Fri Sep 27 2002 11:29 Random Notes On The Difference Engine:
- The alternate history was pretty believable in the large, though not so much in the details. For instance (and this is the thing that bothers me most about alternate history), a lot of famous people in real history are also famous in the alternate history, usually for different things. They dealt with this a little bit, in the "We're dealing with this a little bit to stop Leonard from complaining about it, so that everyone else can just enjoy our flights of fancy" way. Well, it didn't work! However, it makes sense in a heavily class-based society like Victorian England for certain people to be well-known regardless of the specific path of history, so I don't mind much.
- The MacGuffin was a big anticlimax. I can't believe I'm saying this about the thing that the MacGuffin turned out to be, but there it is. There are some things man was not meant to use as a MacGuffin.
- It had dinosaurs, or at least their study, which is great.
- Near the end of the book there is a brief digression into fictional secondary sources. I am always suspicious of this because it's something I'm often tempted to do, and as previously noted I am not a good writer. Bizarrely, the fictional secondary sources only rehashed exposition that had already been accomplished. I don't understand why they were included, unless it was to showcase the authors' abilities to write in different styles.

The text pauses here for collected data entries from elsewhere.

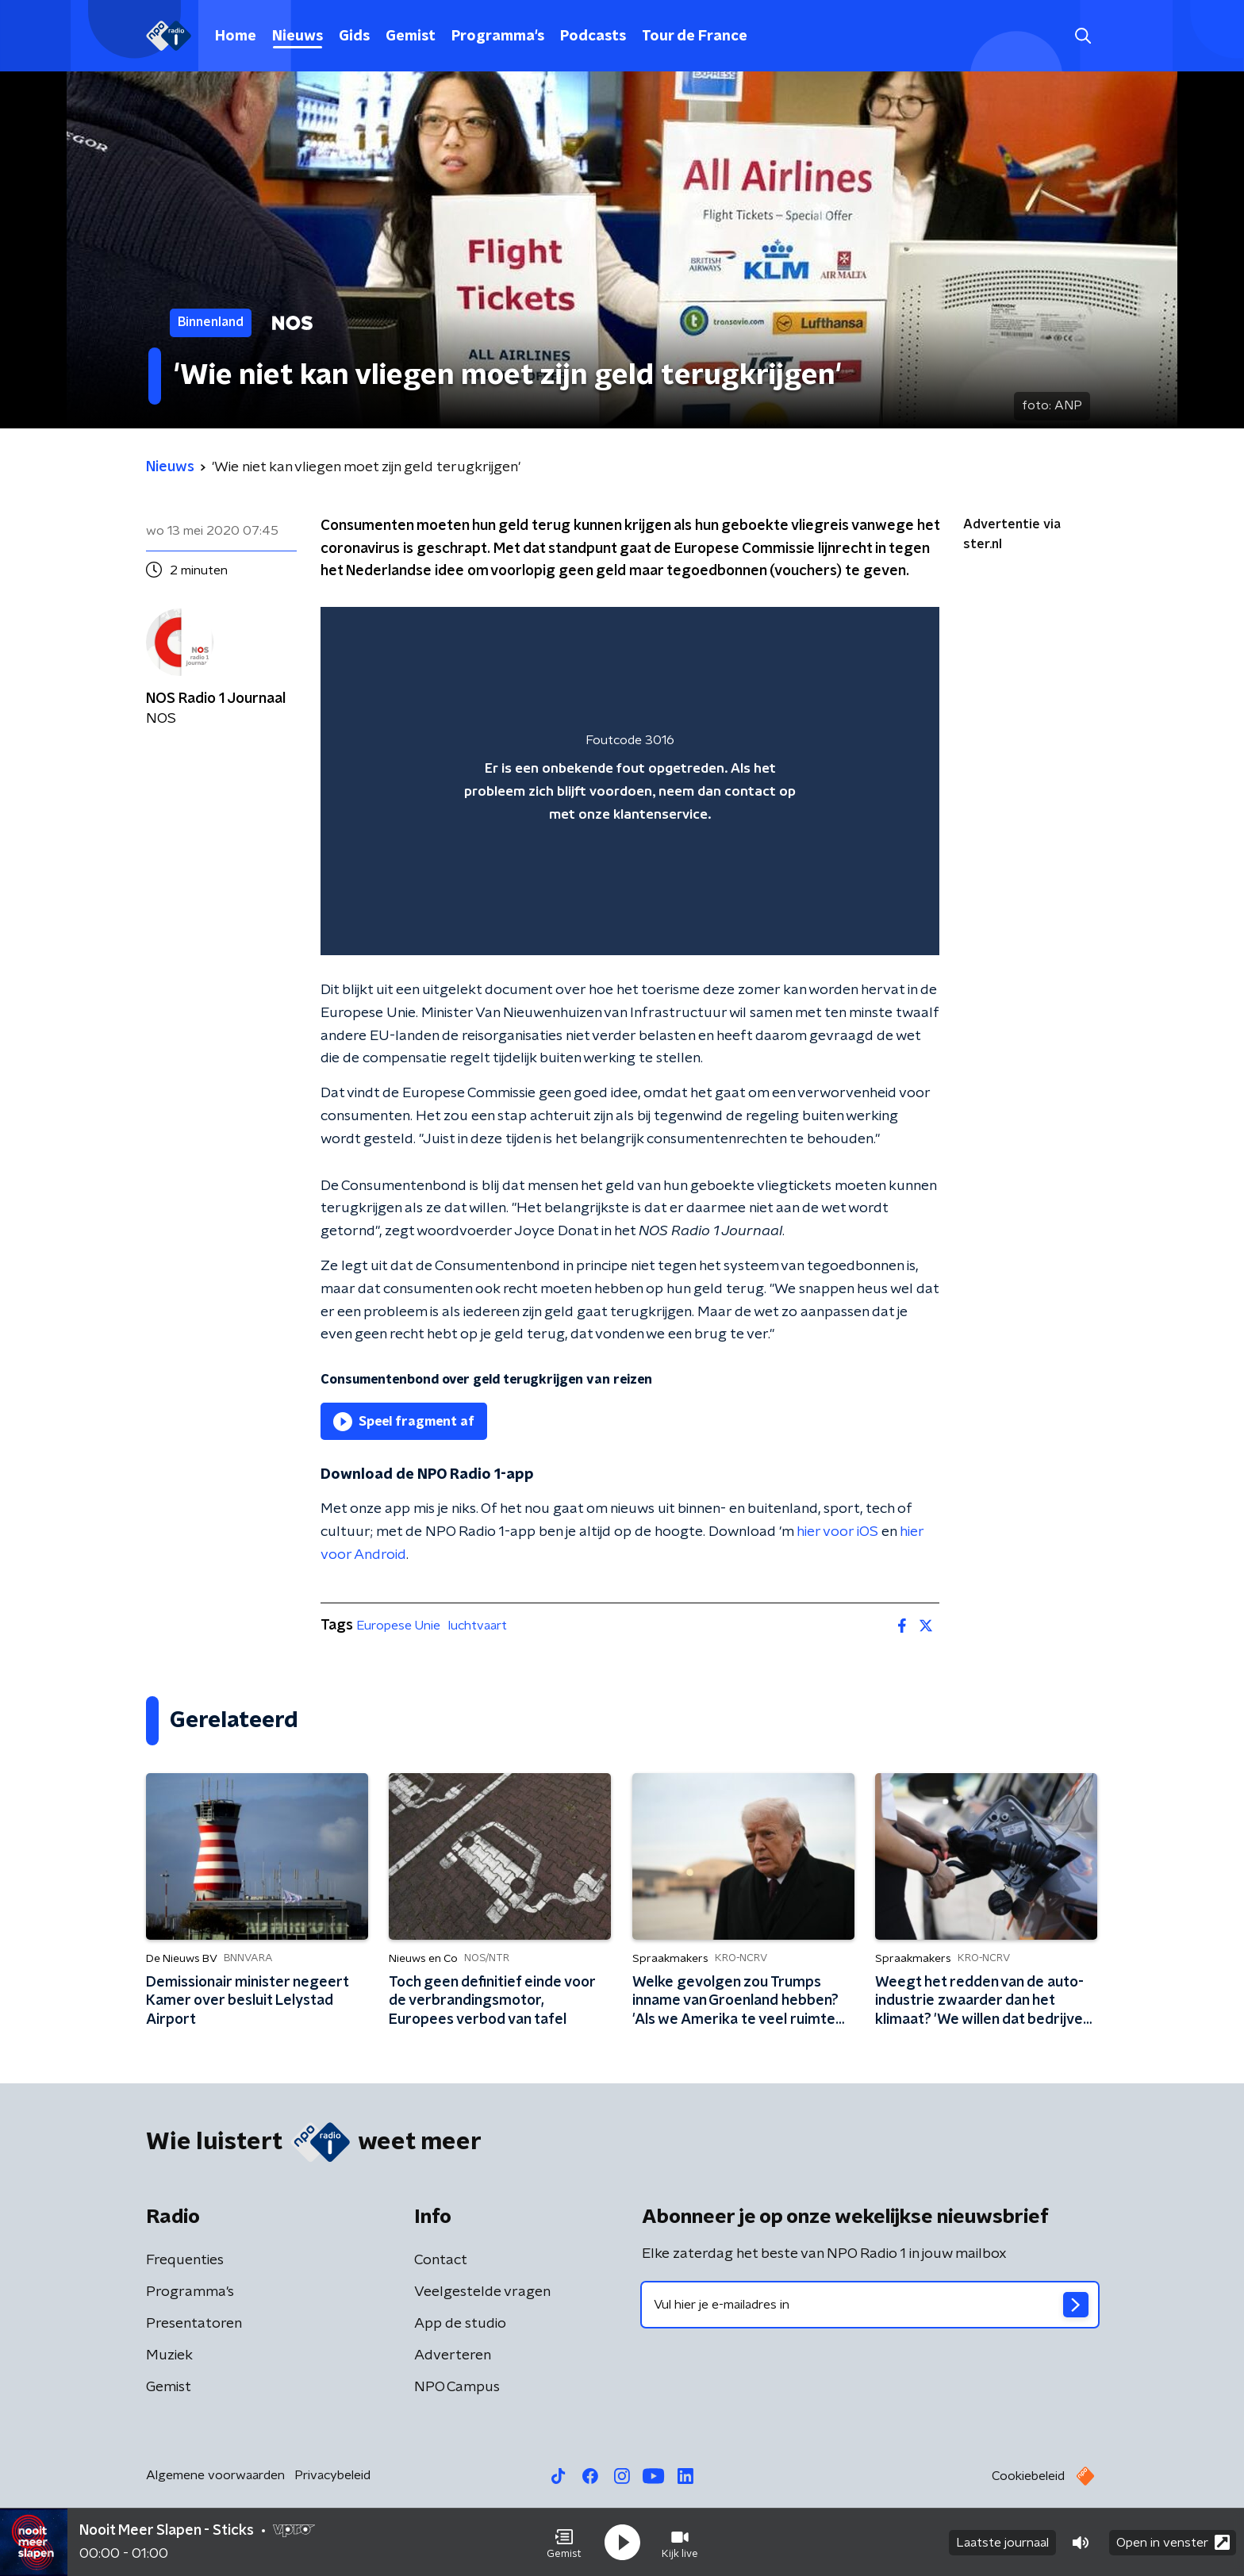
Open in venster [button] (1173, 2542)
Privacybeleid (332, 2475)
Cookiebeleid (1028, 2476)
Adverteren (452, 2355)
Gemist (411, 36)
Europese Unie (398, 1625)
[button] (564, 2542)
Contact (440, 2260)
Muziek (169, 2355)
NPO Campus (457, 2387)
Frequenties (185, 2260)
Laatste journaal (1002, 2542)
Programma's (497, 36)
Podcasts (593, 36)
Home (235, 36)
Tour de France (694, 36)
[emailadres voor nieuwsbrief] (870, 2304)
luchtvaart (477, 1625)
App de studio (460, 2324)
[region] (630, 781)
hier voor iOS (837, 1532)
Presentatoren (194, 2324)
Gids (354, 36)
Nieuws (297, 36)
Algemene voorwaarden (215, 2475)
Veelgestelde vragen (482, 2292)
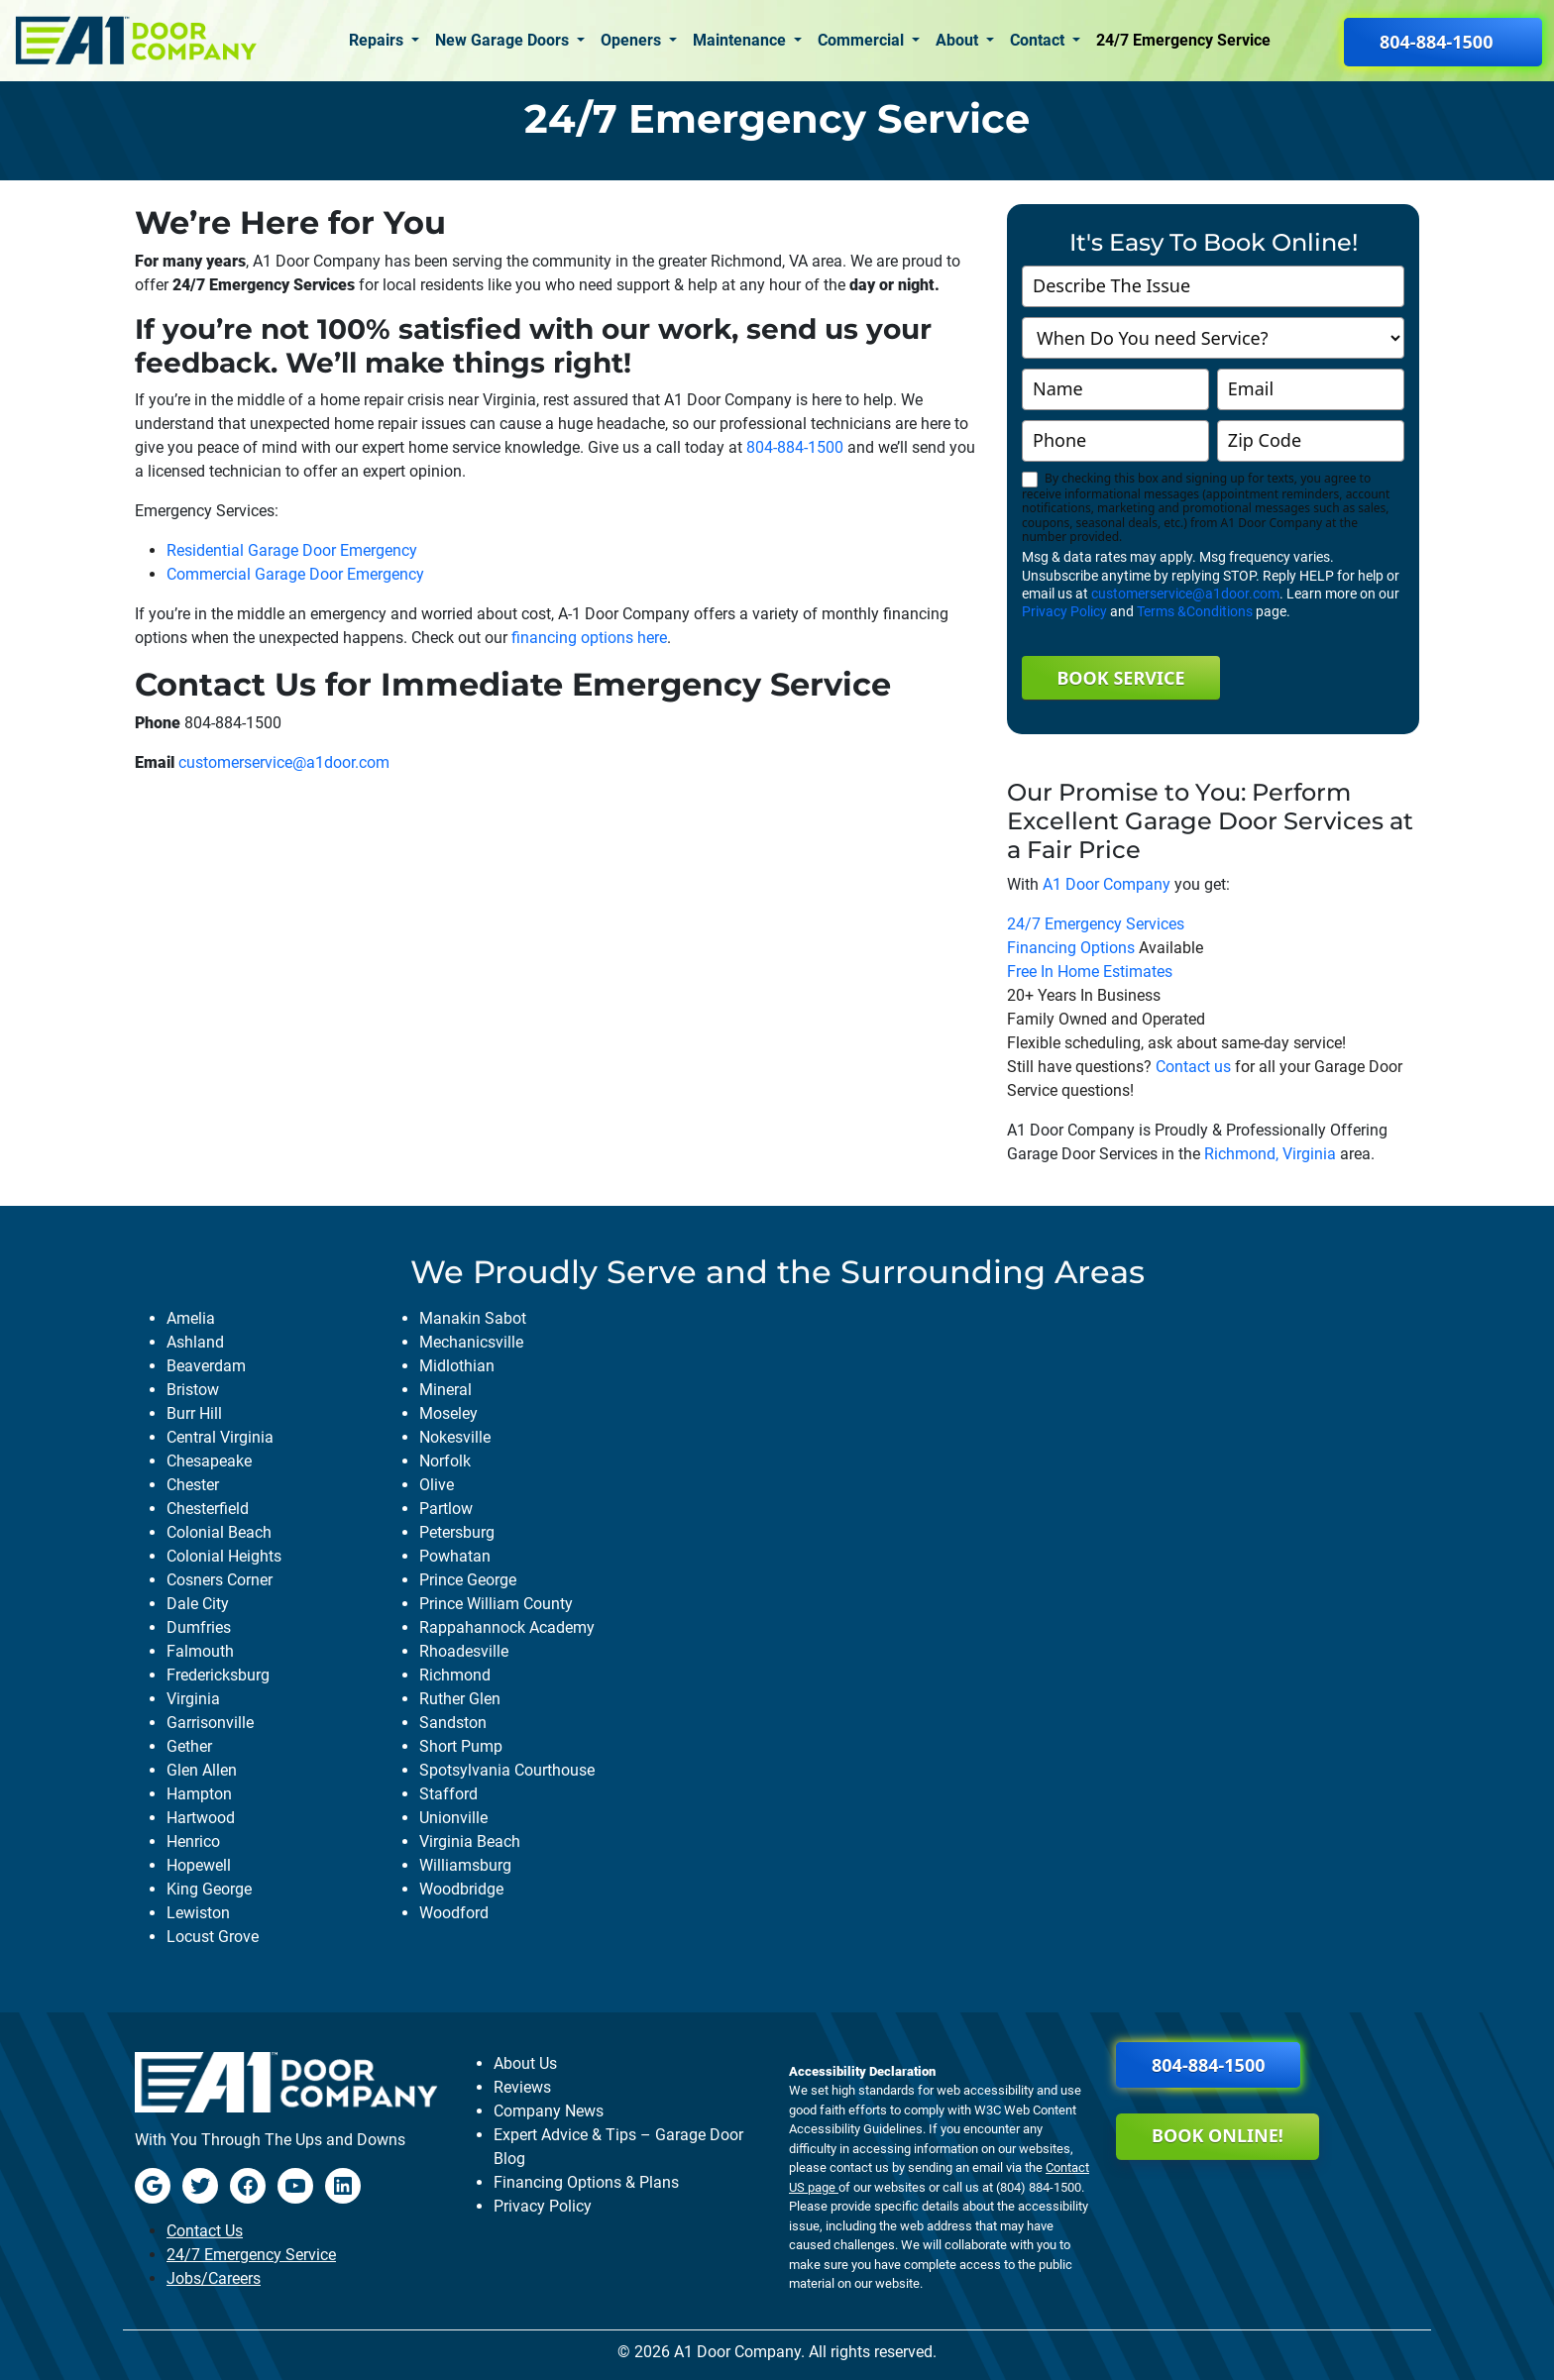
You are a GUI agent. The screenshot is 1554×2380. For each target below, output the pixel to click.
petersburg (457, 1532)
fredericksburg (218, 1675)
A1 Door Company (1106, 884)
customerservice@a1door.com (283, 762)
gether (189, 1746)
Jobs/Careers (213, 2278)
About (959, 40)
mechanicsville (471, 1342)
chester (192, 1484)
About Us (525, 2063)
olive (436, 1484)
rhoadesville (463, 1651)
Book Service (1120, 678)
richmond (455, 1675)
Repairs (378, 40)
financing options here (589, 637)
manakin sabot (472, 1318)
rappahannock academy (507, 1627)
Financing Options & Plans (586, 2182)
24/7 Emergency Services (1095, 924)
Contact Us (204, 2230)
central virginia (220, 1437)
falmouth (200, 1651)
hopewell (198, 1865)
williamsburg (465, 1865)
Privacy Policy (1064, 611)
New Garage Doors (504, 40)
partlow (446, 1508)
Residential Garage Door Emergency (291, 550)
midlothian (457, 1365)
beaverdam (206, 1365)
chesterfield (207, 1508)
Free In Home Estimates (1089, 971)
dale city (197, 1603)
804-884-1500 (794, 447)
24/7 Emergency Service (1183, 40)
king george (209, 1889)
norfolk (445, 1461)
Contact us (1193, 1066)
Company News (549, 2111)
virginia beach (469, 1841)
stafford (448, 1794)
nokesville (455, 1437)
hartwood (200, 1817)
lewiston (198, 1912)
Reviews (522, 2087)
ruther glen (459, 1698)
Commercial (863, 40)
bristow (192, 1389)
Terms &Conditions (1195, 611)
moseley (448, 1413)
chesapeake (209, 1461)
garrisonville (210, 1722)
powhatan (455, 1556)
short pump (460, 1746)
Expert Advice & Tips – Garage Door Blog (618, 2146)
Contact (1039, 40)
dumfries (198, 1627)
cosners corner (219, 1579)
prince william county (496, 1603)
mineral (445, 1389)
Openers (633, 40)
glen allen (201, 1770)
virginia (193, 1698)
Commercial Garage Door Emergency (295, 574)
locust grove (212, 1936)
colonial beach (219, 1532)
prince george (467, 1579)
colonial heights (223, 1556)
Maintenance (741, 40)
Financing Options (1071, 947)
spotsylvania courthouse (507, 1770)
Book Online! (1217, 2135)
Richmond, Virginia (1270, 1153)
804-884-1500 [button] (1436, 42)
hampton (199, 1794)
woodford (454, 1912)
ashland (195, 1342)
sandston (453, 1722)
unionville (453, 1817)
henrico (193, 1841)
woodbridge (461, 1889)
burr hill (194, 1413)
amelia (190, 1318)
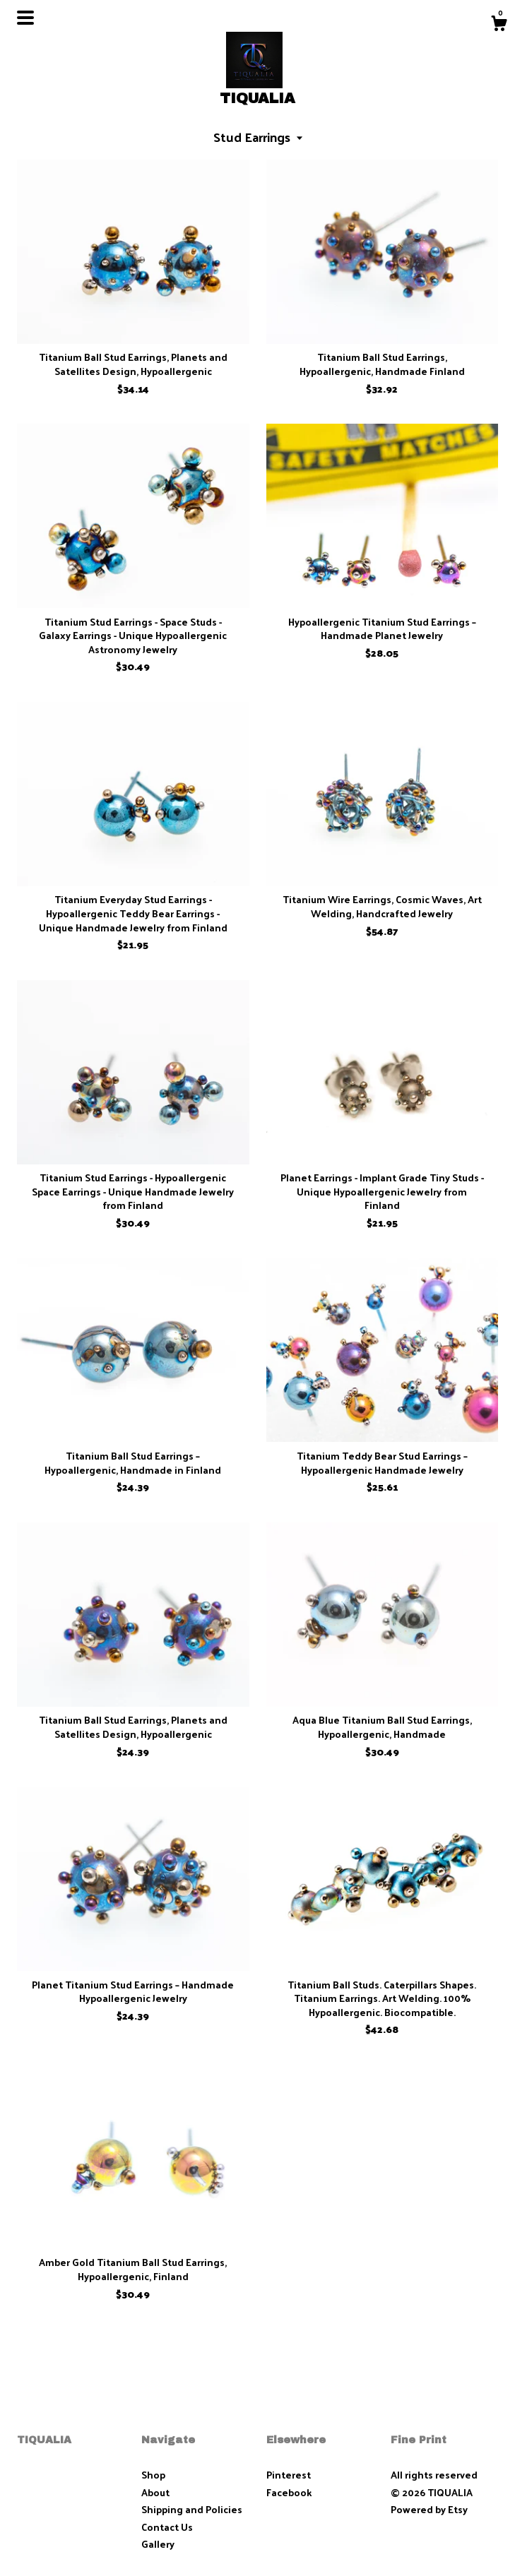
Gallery (157, 2544)
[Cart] (499, 25)
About (155, 2492)
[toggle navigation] (25, 18)
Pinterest (288, 2474)
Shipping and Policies (191, 2509)
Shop (153, 2474)
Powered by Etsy (429, 2509)
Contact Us (167, 2527)
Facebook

- It's funny (in the sense that it dates the work in a funny way) that the omniscient narrator in the alternate universe of The Difference Engine made the same mistake in analyzing the anatomy of Hallucigenia as did real people in the actual universe. I feel like that needs a spoiler warning ("What? Wonderful Life was wrong about Hallucigenia?!?"), but why should real life need spoiler warnings? Actually, that could be interesting. "Caution! This textbook contains chemistry spoilers!"